SELECT * FROM ref_table,other_table WHERE
ref_table.key_column_part1=other_table.column AND
ref_table.key_column_part2=1;

ref

All rows with matching index values will be read from this table for each combination of rows from the previous tables. ref is used if the join uses only a leftmost prefix of the key, or if the key is not UNIQUE or a PRIMARY KEY (in other words, if the join cannot select a single row based on the key value). If the key that is used matches only a few rows, this join type is good.

ref can be used for indexed columns that is compared with =.

In the following examples, ref_table will be able to use ref

SELECT * FROM ref_table WHERE key_column=expr;

SELECT * FROM ref_table,other_table WHERE
ref_table.key_column=other_table.column;

SELECT * FROM ref_table,other_table WHERE
ref_table.key_column_part1=other_table.column AND
ref_table.key_column_part2=1;

ref_or_null

Like ref, but with the addition that we will do an extra search for rows with NULL. See section How MySQL Optimises IS NULL.

SELECT * FROM ref_table WHERE key_column=expr OR key_column IS NULL;

This optimisation is new for MySQL 4.1.1 and is mostly used when resolving sub queries.

range

Only rows that are in a given range will be retrieved, using an index to select the rows. The key column indicates which index is used. The key_len contains the longest key part that was used. The ref column will be NULL for this type.

range can be used for when an key column is compared to a constant with =, <>, >, >=, <, <=, IS NULL, <=>, BETWEEN and IN.

SELECT * FROM range_table WHERE key_column = 10;

SELECT * FROM range_table WHERE key_column BETWEEN 10 and 20;

SELECT * FROM range_table WHERE key_column IN (10,20,30);

SELECT * FROM range_table WHERE key_part1= 10 and key_part2 IN (10,20,30);

index

This is the same as ALL, except that only the index tree is scanned. This is usually faster than ALL, as the index file is usually smaller than the datafile.

This can be used when the query only uses columns that are part of one index.

ALL

A full table scan will be done for each combination of rows from the previous tables. This is normally not good if the table is the first table not marked const, and usually very bad in all other cases. You normally can avoid ALL by adding more indexes, so that the row can be retrieved based on constant values or column values from earlier tables.

possible_keys

The possible_keys column indicates which indexes MySQL could use to find the rows in this table. Note that this column is totally independent of the order of the tables. That means that some of the keys in possible_keys may not be usable in practice with the generated table order.
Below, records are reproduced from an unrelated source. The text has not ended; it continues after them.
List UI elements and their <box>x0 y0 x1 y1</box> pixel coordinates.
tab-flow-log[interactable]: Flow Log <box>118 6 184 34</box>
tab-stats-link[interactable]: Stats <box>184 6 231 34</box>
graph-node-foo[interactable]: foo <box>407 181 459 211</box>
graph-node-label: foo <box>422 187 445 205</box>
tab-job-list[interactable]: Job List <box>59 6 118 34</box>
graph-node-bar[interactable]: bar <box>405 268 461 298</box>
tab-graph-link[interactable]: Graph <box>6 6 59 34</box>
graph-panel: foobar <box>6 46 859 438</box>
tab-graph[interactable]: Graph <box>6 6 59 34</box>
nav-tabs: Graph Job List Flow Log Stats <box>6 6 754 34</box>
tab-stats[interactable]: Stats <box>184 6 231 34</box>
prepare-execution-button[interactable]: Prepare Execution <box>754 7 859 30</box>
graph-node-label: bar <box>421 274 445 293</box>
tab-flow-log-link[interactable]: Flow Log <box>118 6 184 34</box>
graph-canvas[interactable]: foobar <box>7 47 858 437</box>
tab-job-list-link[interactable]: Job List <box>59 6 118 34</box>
If this column is empty, there are no relevant indexes. In this case, you may be able to improve the performance of your query by examining the WHERE clause to see if it refers to some column or columns that would be suitable for indexing. If so, create an appropriate index and check the query with EXPLAIN again. See section ALTER TABLE Syntax.

To see what indexes a table has, use SHOW INDEX FROM tbl_name.

key

The key column indicates the key (index) that MySQL actually decided to use. The key is NULL if no index was chosen. To force MySQL to use an key listed in the possible_keys column, use USE KEY/IGNORE KEY in your query. See section SELECT Syntax.

Also, running myisamchk --analyze (see section myismchk syntax) or ANALYZE TABLE (see section ANALYZE TABLE) on the table will help the optimiser choose better indexes.

key_len

The key_len column indicates the length of the key that MySQL decided to use. The length is NULL if the key is NULL. Note that this tells us how many parts of a multi-part key MySQL will actually use.

ref

The ref column shows which columns or constants are used with the key to select rows from the table.

rows

The rows column indicates the number of rows MySQL believes it must examine to execute the query.

Extra

This column contains additional information of how MySQL will resolve the query. Here is an explanation of the different text strings that can be found in this column:

Distinct

MySQL will not continue searching for more rows for the current row combination after it has found the first matching row.

Not exists

MySQL was able to do a LEFT JOIN optimisation on the query and will not examine more rows in this table for the previous row combination after it finds one row that matches the LEFT JOIN criteria.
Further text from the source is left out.